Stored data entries

--

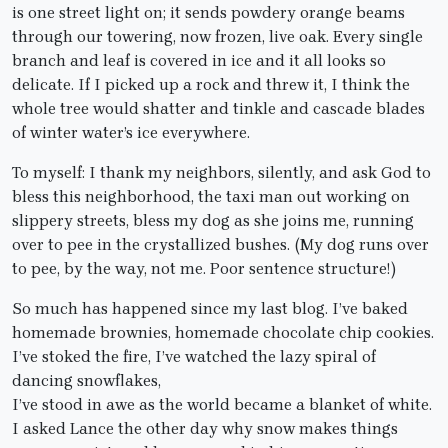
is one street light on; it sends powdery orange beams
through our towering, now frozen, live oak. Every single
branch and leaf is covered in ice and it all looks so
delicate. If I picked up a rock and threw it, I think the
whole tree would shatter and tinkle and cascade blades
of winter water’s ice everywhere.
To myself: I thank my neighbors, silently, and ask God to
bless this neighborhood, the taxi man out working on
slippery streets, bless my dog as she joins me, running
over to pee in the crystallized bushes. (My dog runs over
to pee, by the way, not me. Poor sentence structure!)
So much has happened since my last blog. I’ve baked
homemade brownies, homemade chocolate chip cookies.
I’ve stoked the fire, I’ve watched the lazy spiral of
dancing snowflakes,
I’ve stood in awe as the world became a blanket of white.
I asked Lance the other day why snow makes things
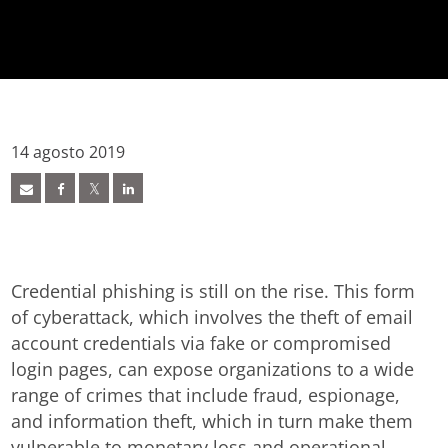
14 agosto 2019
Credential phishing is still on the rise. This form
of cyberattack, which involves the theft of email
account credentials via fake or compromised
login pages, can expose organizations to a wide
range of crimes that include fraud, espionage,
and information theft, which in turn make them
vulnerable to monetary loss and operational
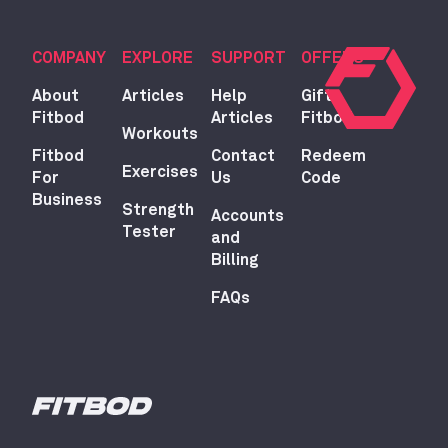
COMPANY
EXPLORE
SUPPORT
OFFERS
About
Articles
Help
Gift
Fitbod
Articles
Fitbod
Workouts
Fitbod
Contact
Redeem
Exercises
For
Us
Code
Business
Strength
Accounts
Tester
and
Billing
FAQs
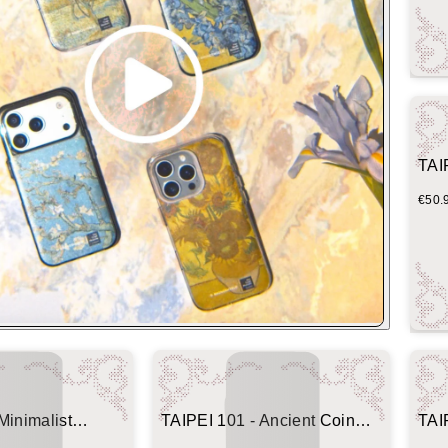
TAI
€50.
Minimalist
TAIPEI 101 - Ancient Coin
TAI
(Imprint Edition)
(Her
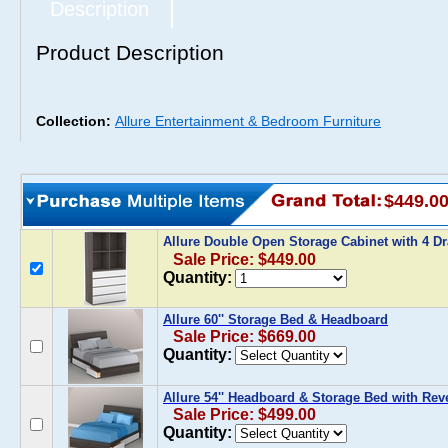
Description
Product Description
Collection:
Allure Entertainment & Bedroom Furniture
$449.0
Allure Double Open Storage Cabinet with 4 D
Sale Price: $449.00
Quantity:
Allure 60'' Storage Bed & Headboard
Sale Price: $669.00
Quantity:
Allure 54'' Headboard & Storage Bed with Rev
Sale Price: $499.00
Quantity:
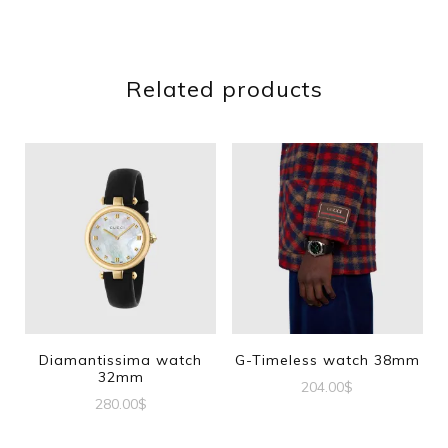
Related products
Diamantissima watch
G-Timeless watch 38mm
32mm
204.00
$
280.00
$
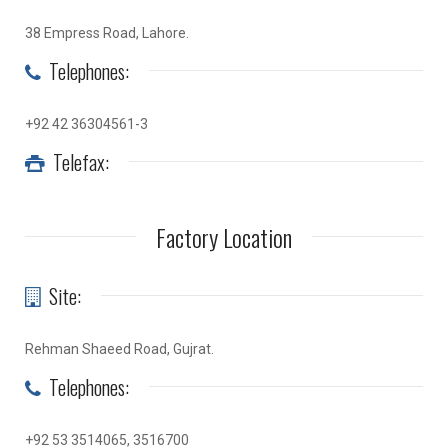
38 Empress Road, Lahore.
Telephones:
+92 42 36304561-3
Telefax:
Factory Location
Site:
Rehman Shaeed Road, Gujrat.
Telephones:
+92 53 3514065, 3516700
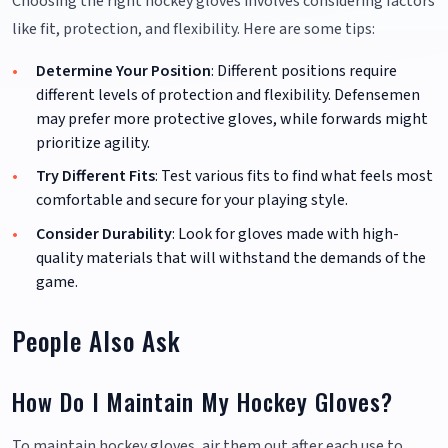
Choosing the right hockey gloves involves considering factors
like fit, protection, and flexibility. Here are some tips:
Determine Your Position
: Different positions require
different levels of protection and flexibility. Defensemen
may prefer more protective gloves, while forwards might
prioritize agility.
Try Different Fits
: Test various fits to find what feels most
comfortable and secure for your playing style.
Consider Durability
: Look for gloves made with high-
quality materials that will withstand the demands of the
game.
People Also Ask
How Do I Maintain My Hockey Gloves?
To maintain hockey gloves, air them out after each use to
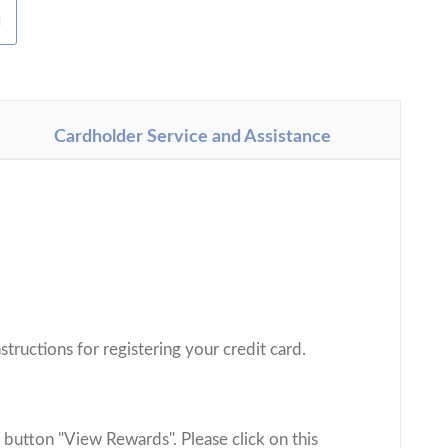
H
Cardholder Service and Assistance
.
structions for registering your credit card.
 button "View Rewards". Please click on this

--

■ About this exercise: Output the data above in full. Skip every picture.

■ Completed exercise:
is one street light on; it sends powdery orange beams
through our towering, now frozen, live oak. Every single
branch and leaf is covered in ice and it all looks so
delicate. If I picked up a rock and threw it, I think the
whole tree would shatter and tinkle and cascade blades
of winter water’s ice everywhere.
To myself: I thank my neighbors, silently, and ask God to
bless this neighborhood, the taxi man out working on
slippery streets, bless my dog as she joins me, running
over to pee in the crystallized bushes. (My dog runs over
to pee, by the way, not me. Poor sentence structure!)
So much has happened since my last blog. I’ve baked
homemade brownies, homemade chocolate chip cookies.
I’ve stoked the fire, I’ve watched the lazy spiral of
dancing snowflakes,
I’ve stood in awe as the world became a blanket of white.
I asked Lance the other day why snow makes things
14 agosto 2019
Credential phishing is still on the rise. This form
of cyberattack, which involves the theft of email
account credentials via fake or compromised
login pages, can expose organizations to a wide
range of crimes that include fraud, espionage,
and information theft, which in turn make them
vulnerable to monetary loss and operational
COMPANY
EXPLORE
SUPPORT
OFFERS
About
Articles
Help
Gift
Fitbod
Articles
Fitbod
Workouts
Fitbod
Contact
Redeem
Exercises
For
Us
Code
Business
Strength
Accounts
Tester
and
Billing
FAQs
TAI
€50.
Minimalist
TAIPEI 101 - Ancient Coin
TAI
(Imprint Edition)
(Her
Description
Product Description
Collection:
Allure Entertainment & Bedroom Furniture
$449.0
Allure Double Open Storage Cabinet with 4 D
Sale Price: $449.00
Quantity:
Allure 60'' Storage Bed & Headboard
Sale Price: $669.00
Quantity:
Allure 54'' Headboard & Storage Bed with Rev
Sale Price: $499.00
Quantity:
Related products
Diamantissima watch
G-Timeless watch 38mm
32mm
204.00
$
280.00
$
38 Empress Road, Lahore.
Telephones:
+92 42 36304561-3
Telefax:
Factory Location
Site:
Rehman Shaeed Road, Gujrat.
Telephones:
+92 53 3514065, 3516700
Choosing the right hockey gloves involves considering factors
like fit, protection, and flexibility. Here are some tips:
Determine Your Position
: Different positions require
different levels of protection and flexibility. Defensemen
may prefer more protective gloves, while forwards might
prioritize agility.
Try Different Fits
: Test various fits to find what feels most
comfortable and secure for your playing style.
Consider Durability
: Look for gloves made with high-
quality materials that will withstand the demands of the
game.
People Also Ask
How Do I Maintain My Hockey Gloves?
To maintain hockey gloves, air them out after each use to
H
Cardholder Service and Assistance
.
structions for registering your credit card.
 button "View Rewards". Please click on this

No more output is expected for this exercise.